Here are some of the morsels of delight...
You can't knock the smile off my face with a snowball. I am Optimist Prime. You see a recession? I see a pawnshop boom. You see global warning? I see terrific new surf spots.
It's been bad news if you're a Mark McGwire fan. He copped to using steroids throughout the '90's, which surprised exactly three (3) people, all of them at the Beijing Dominos Association.
It's been bad news if you're a Tiger Woods fan. Unless you think launching a Scud missile into the middle of your family, losing tens of millions a year in endorsements and having to live like Howard Hughes is a sweet move.
...Lane Kiffin, an unproven, scatter-mouthed, rule-breaking 34-year old whose combined head coaching record is 12-21. Kiffin's leaving the Vols was especially bad news for Kiffin's 1-year old. Monte Knox Kiffin, whose middle name is an homage to Knoxville. Honey, do you have the Wite-Out? Maybe we can pencil in "Troy" on the birth certificate?
...Trading Pete Carroll for Kiffin as your crosstown rival (UCLA) is like trading a hangman for a hangnail.
Some Major League Baseball Prospects according to ESPN mag (same issue as Rick Reilly article)... Max Kepler, 16, OF, Twins. Home Country: Germany Germany's top export: Charlie Getzien (145 wins, 1884-1892).
Many German immigrants played pro ball around the turn of the 20th century but that pipeline dried up. (Yeh, something called World War I.) Last July the Twins gave Kepler an $800,000 bonus-the most ever for a European position player. Kepler, son of ballet dancers, is understandably raw, but his blend of power, speed and athletic grace reminds scouts of J.D. Drew.
Hak-Julee, 19, Cubs. Home Country: South Korea. South Korea's top export: Chan Ho Park (120 career wins). Lee, who signed in 2008 for $725,000 was money in his stateside debut: He hit .330 and stole 25 bases for Boise of the short-season Northwest League. Those numbers look even better when you consider his competition was mostly players drafted out of college. The 6'2" 170-pound Lee has the makings of a classic leadoff man. His blazing speed led one scout to dub him the Korean Jose Reyes.
Alex Liddi, 21, third-baseman, Mariners, Home Country: Italy. Italy's Top Export: Reno Bertoia (batted .244 from 1953-1962).
After three ho-hum years in the minors, the 6'4" 176-pound Liddi, broke out last season, batting .345 with 23 homers Class A-High Desert. Playing in one of the best hitter's parks in the minors didn't hurt but scouts also love Liddi's lean frame and athleticism.
Jurickson Profar 16, SS, Rangers. Home Country: Curacao. Curacoa's Top Export: Andruw Jones (388 career home runs). The 6'1", 185-pound prefers to play every day, passing up the chance to pitch.
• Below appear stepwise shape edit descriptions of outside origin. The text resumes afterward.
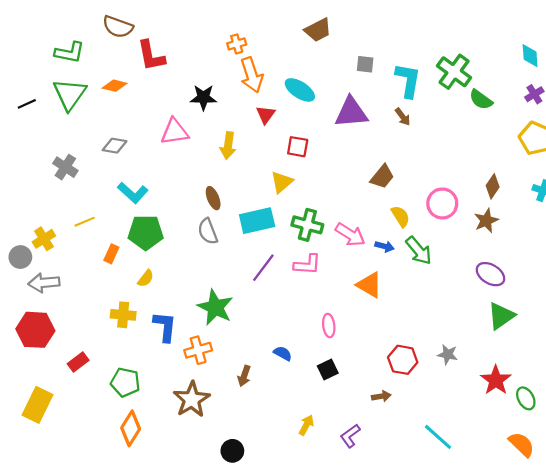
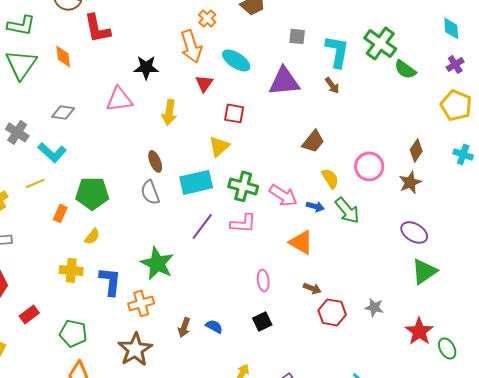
orange cross: (237, 44) -> (207, 18), moved, turned -30
orange diamond: (115, 86) -> (63, 56), turned 70
cyan L-shape: (133, 193) -> (52, 152), moved
blue semicircle: (283, 353) -> (214, 326), moved
brown arrow: (381, 396) -> (312, 288), moved, turned 30

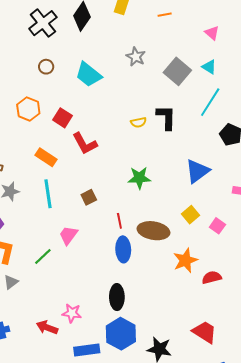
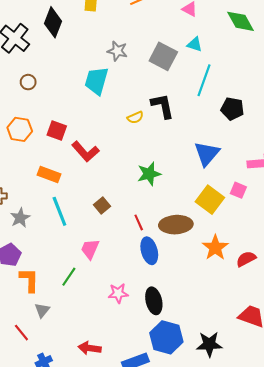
cyan trapezoid: (89, 74) -> (96, 81), moved, turned 80
yellow square: (191, 215) -> (210, 200), size x1.5
pink square: (217, 226) -> (238, 190), moved
pink star: (72, 313) -> (118, 293), moved

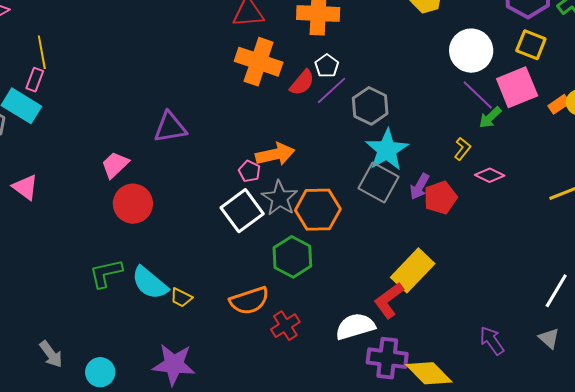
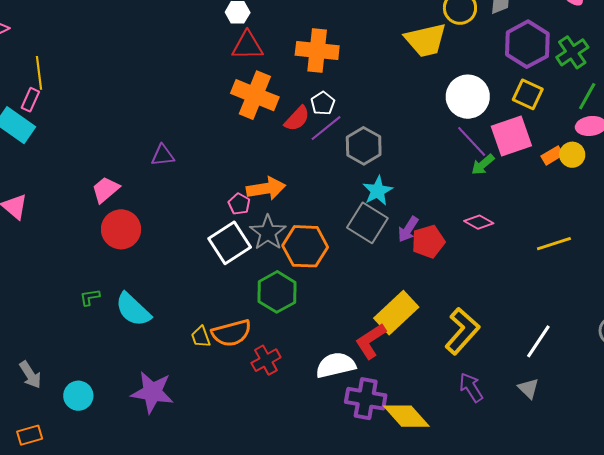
purple triangle: (170, 127) -> (163, 155), size x0.7
yellow L-shape: (462, 149) -> (462, 331), moved, size x2.0
cyan star: (387, 150) -> (378, 191), size x0.7
green L-shape: (106, 273) -> (90, 297), size x0.6
yellow trapezoid: (181, 298) -> (201, 337), moved, turned 40

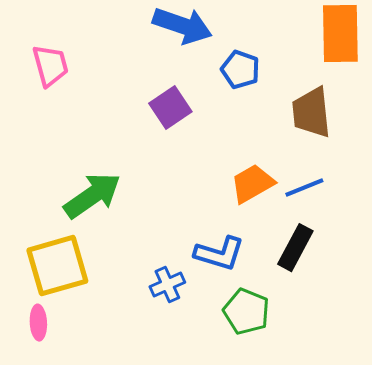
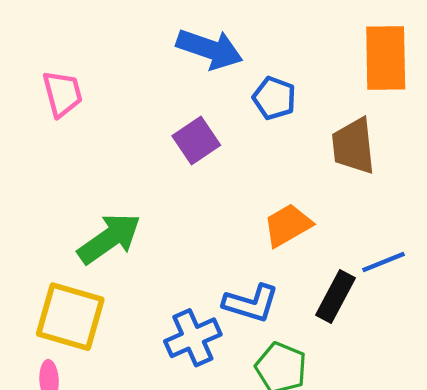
blue line: (304, 188) -> (383, 262), moved
yellow square: (57, 266) -> (70, 317), turned 32
blue cross: (167, 285) -> (193, 338), size x1.4

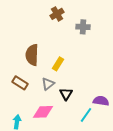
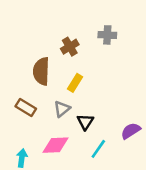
brown cross: (57, 14) -> (70, 47), moved
purple semicircle: (101, 101) -> (131, 131), turned -42
cyan line: (86, 115) -> (98, 149), moved

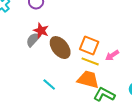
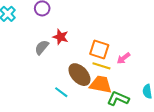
red star: (41, 31) -> (60, 37), moved
brown ellipse: (60, 48) -> (79, 75), moved

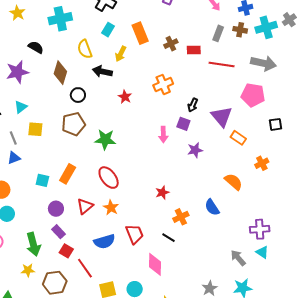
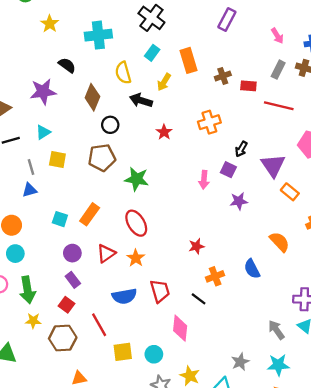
green arrow: (33, 244) -> (27, 290), moved
red square: (66, 251) -> (66, 305), moved

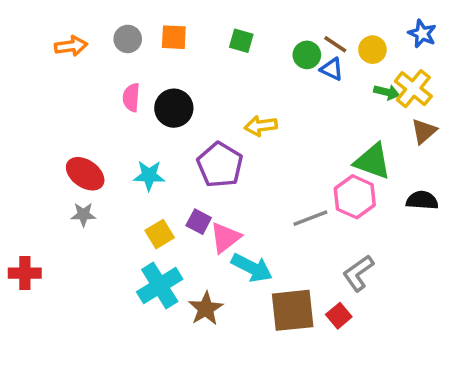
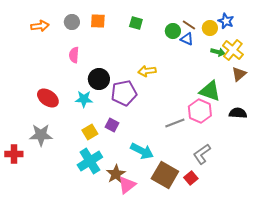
blue star: (422, 34) -> (226, 21), moved
black circle: (174, 108) -> (99, 79), moved
purple pentagon: (220, 165) -> (124, 93), turned 30
gray star: (83, 215) -> (41, 135), moved, size x1.6
pink triangle: (225, 238) -> (127, 185), moved
brown square: (293, 310) -> (165, 175), turned 36

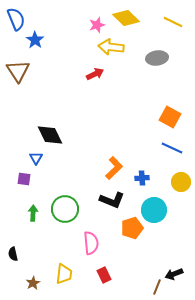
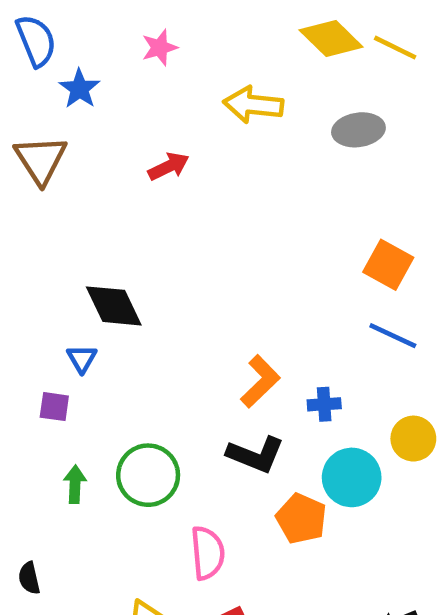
yellow diamond: (126, 18) -> (331, 38), moved
pink star: (97, 25) -> (160, 48), moved
red arrow: (95, 74) -> (169, 166), moved
yellow circle: (181, 182) -> (413, 439), moved
orange pentagon: (132, 228) -> (301, 519), turned -30

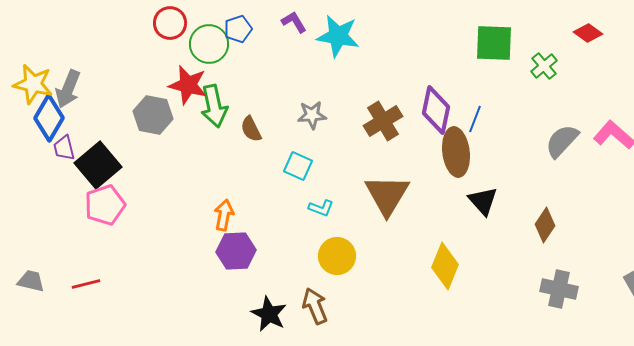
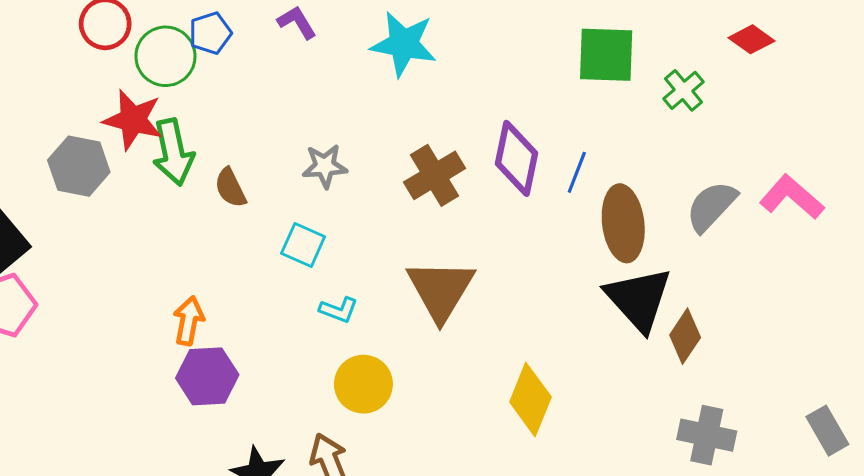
cyan star: (338, 36) -> (404, 44), moved
brown ellipse: (456, 152) -> (623, 223), moved
black triangle: (483, 201) -> (639, 299), moved, size x1.5

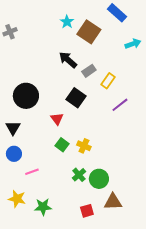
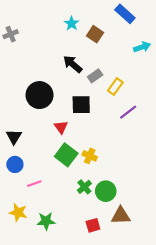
brown square: (89, 32) -> (95, 34), size x0.7
black circle: (26, 96) -> (40, 95), moved
black square: (76, 98) -> (81, 105), turned -36
green square: (62, 145) -> (66, 155), size x1.5

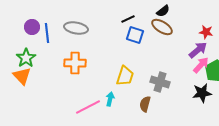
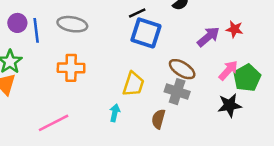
brown ellipse: (162, 27) -> (182, 69), moved
blue square: (135, 35) -> (146, 33), size x1.4
purple arrow: (198, 50) -> (208, 37), moved
pink line: (88, 107) -> (54, 123), moved

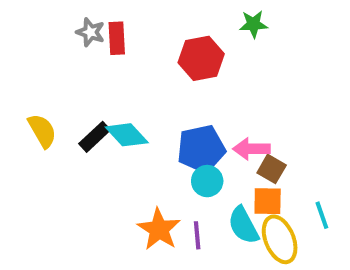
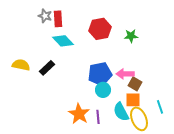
green star: (253, 24) -> (131, 36), moved
yellow semicircle: (42, 131) -> (21, 65), turned -48
cyan diamond: (127, 135) -> (63, 41), moved

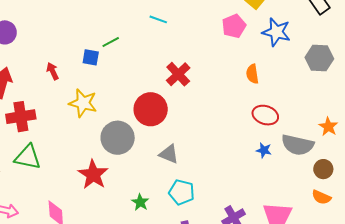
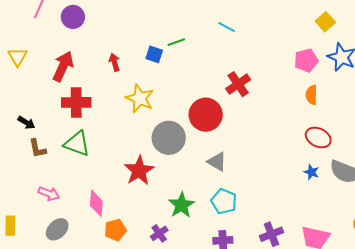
pink pentagon: (234, 26) -> (306, 60), moved
green star: (140, 202) -> (181, 205), size x1.5

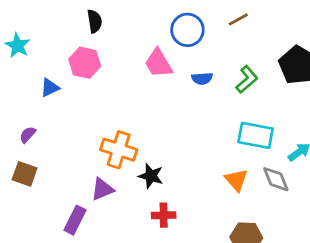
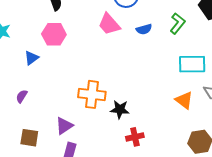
brown square: (25, 174) -> (29, 138), moved
purple triangle: (102, 189) -> (64, 126), moved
The Rangers gave him a 1.55 million bonus last July. Profar, who homered in Curacao's 2004 Little League World Series title game victory, was the talk of the instructional leagues this past fall.
Julio Teheran 19, RHP; Braves. Home Country: Colombia. Colombia's Top Export: Edgar Renteria (2,185 career hits).
Only one Colombian pitcher-2006 Mariner Emiliano Fruto- has ever won a big league game. Braves signed him in 2007 for $850,000. The 6'2" 160-pound righty dominated the rookie-level Appalachian League in 2009, posting a 2.68 ERA for Danville.
K Korner by Tim Kurkjian
Why did the Kansas City Royals give 35-year-old Jason Kendall a 2-year, $6 million contract? KC pitchers led the majors with 89 wild pitches last year, and catcher Miguel Olivo led all backstops with 10 passed balls. Kendall had just 4, and the team thinks the pitching staff will be more confident with the veteran behind the plate.
By re-signing catcher Benjie Molina, the Giants have shown they clearly believe their top prospect, Buster Posey, needs more time in the minors. "He can hit in the big leagues right now," says one scout. "But I saw him in the Arizona Fall League, and I don't think he can catch Tim Lincecum's stuff yet."
Who could have guessed nature's call could lead to a call to a lawyer? In 2008, a fan who said he merely took a potty break during the seventh-inning singing of "God Bless America" was promptly booted from Yankee Stadium. "If a club conditions something like that," says Matt Mitten, director of Marquette's National Sports Law Institute, "it has to provide notice up front, put it on the back of the ticket, make announcements and spell out the consequences." Because the Yanks didn't, the desperate fan took home $10,000 and the seventh-inning stretch now extends all the way to the can. (One of those Blue Collar comedians, Bill Engvall, has that bit of needing to have a sign for everything. Un-be-lieve-able. Only in America, eh Don King?)